Tonight? Perfect timing. I could hear the bass thumping from two blocks away,lights spilling out the windows like the house was on fire from the inside.
I parked the bike crooked on the lawn, killed the engine, and stormed up the steps.
The door swung open before I could knock, It was Jax, red-eyed and grinning like an idiot with a beer in each hand.
"Mordred! Man, you look like shit. Get in here—shots are flowing!" He squealed.
I snatched one of the beers without a word and shoved past him into the chaos. The living room was packed: bodies grinding to some shitty EDM track, red Solo cups littering every surface and the air was thick with smoke and sweat.
Laughter exploded from a group playing beer pong in the corner and a couple making out against the wall like the world was ending.
I waded through it all, beelining for the kitchen where the hard stuff waited. Jax trailed me, slapping my back. "What’s eating you, bro? Girl trouble? That Kianna chick everyone’s whispering about?"
"Shut up," I growled, grabbing a bottle of whiskey from the counter and pouring a generous slug into a cup.

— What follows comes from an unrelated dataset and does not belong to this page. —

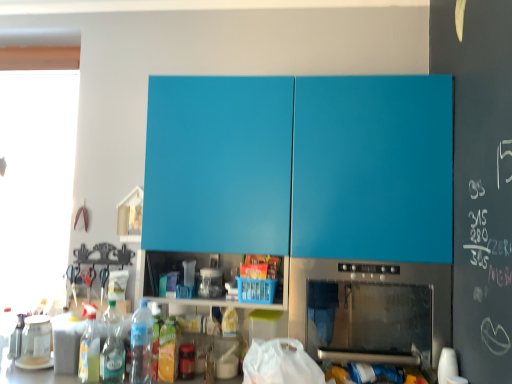 Question: Considering the positions of transparent glass jar at lower left, which is counted as the 1th appliance, starting from the left, and matte blue cabinet at upper center in the image, is transparent glass jar at lower left, which is counted as the 1th appliance, starting from the left, bigger or smaller than matte blue cabinet at upper center?

Choices:
 (A) big
 (B) small

Answer: (B)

The burn hit my throat like fire, but it didn’t touch the storm inside. I downed another, leaning against the fridge as the room spun a little.
Then Kianna’s face flashed—tears on her cheeks as she hugged Lysander, her voice sharp when she told me to leave. She’s mad at herself for not trusting him?Bullshit. I’d warned her, Lysander was rotten and Trent’s lies at the station proved it.
And now a sniper? Convenient as hell that he "took the bullet" for her. The hero acts to win her over. I poured a third shot, the whiskey settling heavy in my gut.
Half-drunk already? Close enough. The edges of my vision softened, but the anger didn’t.
It festered, twisting into something darker. How long had I been playing protector? Since the mansion incident, pulling her out of that firestorm, patching her up and letting her in.
And for what? To get security called on me like I was the threat?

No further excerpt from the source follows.